Compare the default definitions for sample quantiles in SAS, R, and Python

2

A SAS programmer recently asked why his SAS program and his colleague's R program display different estimates for the quantiles of a very small data set (less than 10 observations). I pointed the programmer to my article that compares the nine common definitions for sample quantiles. The article has a section that explicitly compares the default sample quantiles in SAS and R. The function in the article is written to support all nine definitions. The programmer asked whether I could provide a simpler function that computes only the default definition in R.

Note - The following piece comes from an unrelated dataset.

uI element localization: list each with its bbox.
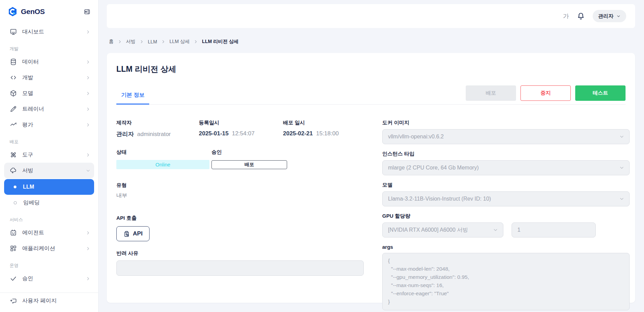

This article compares the default sample quantiles in SAS in R. It is a misnomer to refer to one definition as "the SAS method" and to another as "the R method." In SAS, you can use the PCTLDEF= option in PROC UNIVARIATE or the QNTLDEF= option in other procedures to use one of five different quantile estimates. By using SAS/IML, you can compute all nine estimation methods. Similarly, R supports all nine definitions. However, users of statistical software often use the default methods, then wonder why they get different answers from different software. This article explains the difference between the DEFAULT method in SAS and the DEFAULT method in R. The default in R is also the default method in Julia and in the Python packages SciPy and NumPy.

The Hyndman and Fan taxonomy

The purpose of a sample statistic is to estimate the corresponding population parameter. That is, the sample quantiles are data-based estimates of the unknown quantiles in the population. Hyndman and Fan ("Sample Quantiles in Statistical Packages," TAS, 1996), discuss nine definitions of sample quantiles that commonly appear in statistical software packages. All nine definitions result in valid estimates. For large data sets (say, 100 or more observations), they tend to give similar results. The differences between the definitions are most evident if you use a small data set that has wide gaps between two adjacent pairs of values (after sorting the data). The example in this article is small and has a wide gap between the largest value and the next largest value.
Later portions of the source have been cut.